I’m still giddy from my New York City trip. I met and reconnected with some amazing people. During the Saturday evening Jack Kent Cooke Symposium I was given the opportunity to talk about publishing and getting a book published with other writers and an agent. The JKC recipients present a special audience to talk to as everyone of them has achieved something great and has proven that they have the fire in the belly for the field they study and indeed anything they choose to pursue.

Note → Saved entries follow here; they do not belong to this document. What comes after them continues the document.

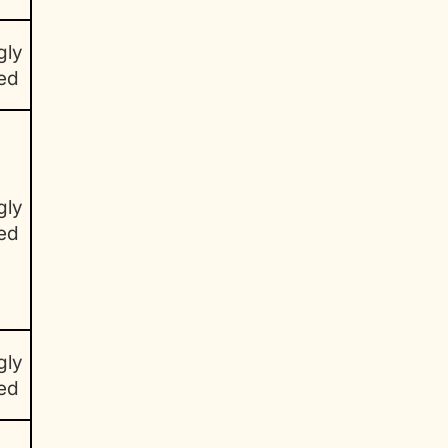
gly
ed
gly
ed
gly
ed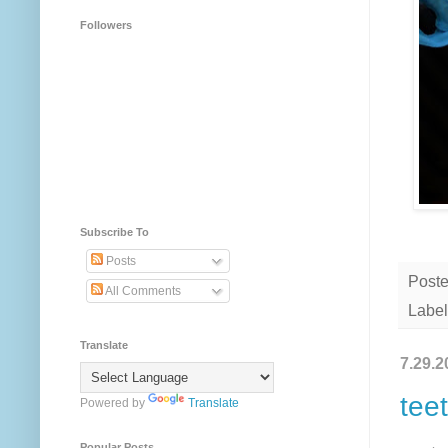
Followers
Subscribe To
Posts
Post
All Comments
Label
Translate
7.29.2
tee
Powered by
Translate
Popular Posts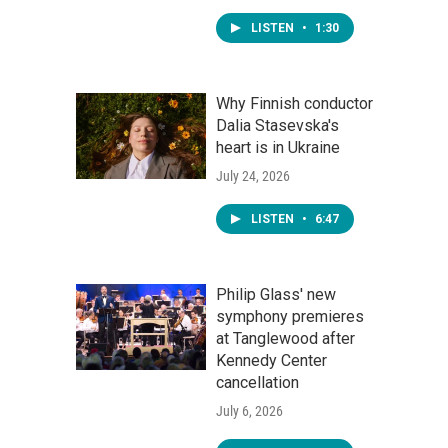
LISTEN
•
1:30
Why Finnish conductor
Dalia Stasevska's
heart is in Ukraine
July 24, 2026
LISTEN
•
6:47
Philip Glass' new
symphony premieres
at Tanglewood after
Kennedy Center
cancellation
July 6, 2026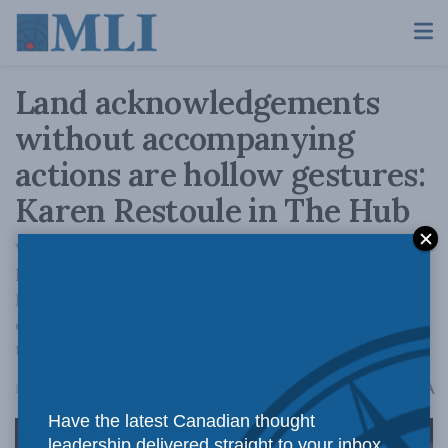
Land acknowledgements
without accompanying
actions are hollow gestures:
Karen Restoule in The Hub
While it might bring satisfaction to some to
hear King Charles acknowledge that
Parliament sits on unceded territory, for
others, it rings hollow with the lack of action
to back the words.
A
May 30, 2025
Reading Time: 2 mins read
A
Have the latest Canadian thought
leadership delivered straight to your inbox.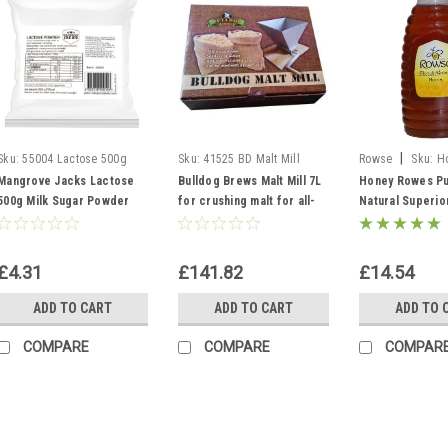
|
Sku:
55004 Lactose 500g
Sku:
41525 BD Malt Mill
Rowse
Sku:
H
Mangrove Jacks Lactose
Bulldog Brews Malt Mill 7L
Honey Rowes Pu
500g Milk Sugar Powder
for crushing malt for all-
Natural Superio
grain home brewing
1.36kg 3lb Mead
£4.31
£141.82
£14.54
ADD TO CART
ADD TO CART
ADD TO 
COMPARE
COMPARE
COMPAR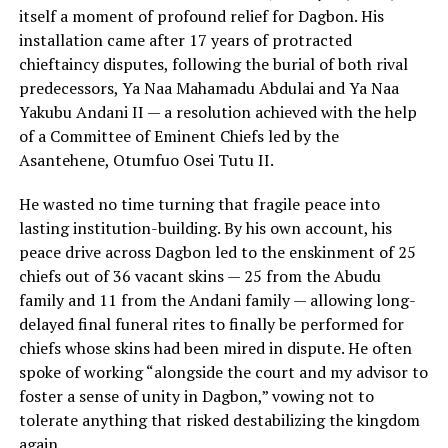
itself a moment of profound relief for Dagbon. His
installation came after 17 years of protracted
chieftaincy disputes, following the burial of both rival
predecessors, Ya Naa Mahamadu Abdulai and Ya Naa
Yakubu Andani II — a resolution achieved with the help
of a Committee of Eminent Chiefs led by the
Asantehene, Otumfuo Osei Tutu II.
He wasted no time turning that fragile peace into
lasting institution-building. By his own account, his
peace drive across Dagbon led to the enskinment of 25
chiefs out of 36 vacant skins — 25 from the Abudu
family and 11 from the Andani family — allowing long-
delayed final funeral rites to finally be performed for
chiefs whose skins had been mired in dispute. He often
spoke of working “alongside the court and my advisor to
foster a sense of unity in Dagbon,” vowing not to
tolerate anything that risked destabilizing the kingdom
again.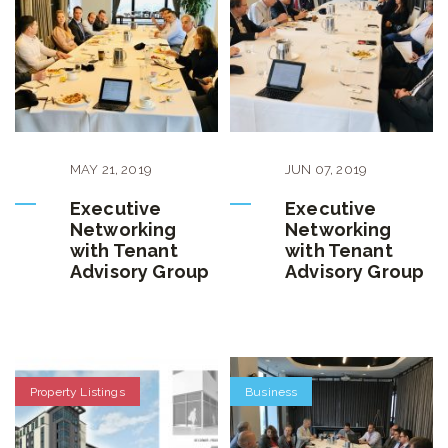
MAY
21
,
2019
JUN
07
,
2019
Executive
Executive
Networking
Networking
with Tenant
with Tenant
Advisory Group
Advisory Group
Property Listings
Business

As I prepared for what I might talk about I thought of creativity. In 2011 I was driving across the flat expanse of southern Kansas head toward Holcomb when NPR’s Radiolab came on. Elizabeth Gilbert author of Eat, Pray, Love began to talk of creativity and what she had learned from Tom Waits working on a 2002 GQ interview, “Play It Like Your Hair’s On Fire.” I came away with a different way of talking about producing creative works or problem solving in general. I’ve never believed in writer’s block. Sure sometimes it’s harder than other times and sure the quality can be suspect, but when I have a deadline I feel morally compelled to make it whether it was for a class or a submission. Waits takes no crap from muses.
“There are songs, he said, that need to be bullied. He said he’s been in the studio working on a song and the whole album is done and this one song won’t give itself over and — everyone’s gotten used to seeing him do things like this — he’ll march up and down the studio talking to the song, saying ‘The rest of the family is in the car! We’re all going on vacation! You coming along or not? You’ve got 10 minutes or else you’re getting left behind!’”
or
“he was driving down the eight lane freeway in LA when suddenly a melody came into his head. Because he was driving he had no pen or paper, no recorder, no way of capturing this tiny, beautiful bit of music that had magically appeared. His frustration and disappointment at his inability to capture the music brought to the fore the kind of artistic insecurities we all go through from time to time. But then, all of a sudden, he looked up at the sky and said ‘Excuse me. Can you not see that I’m driving? If you’re serious about wanting to exist then I spend eight hours a day in the studio. You’re welcome to come and visit me when I’m sitting at my piano. Otherwise, leave me alone and go bother Leonard Cohen’.”
He said “the best songs of all are those that enter you ‘like dreams taken through a straw. In those moments, all you can be, ‘Waits says,’ is grateful’.”
Happy Thanksgiving, now go out and create something.
http://www.tomwaitsfan.com/tom%20waits%20library/www.tomwaitslibrary.com/interviews.html
http://www.radiolab.org/2011/mar/08/me-myself-and-muse/0
I really like that attitude to “the muse.” I tried to “like” this post, but it won’t accept my affection.
lucewriter: I wonder why the like button didn’t work. Hmmm. I’m still trying to figure out all the intricacies of blogging. Thanks for reading, commenting and liking, though. I do appreciate it.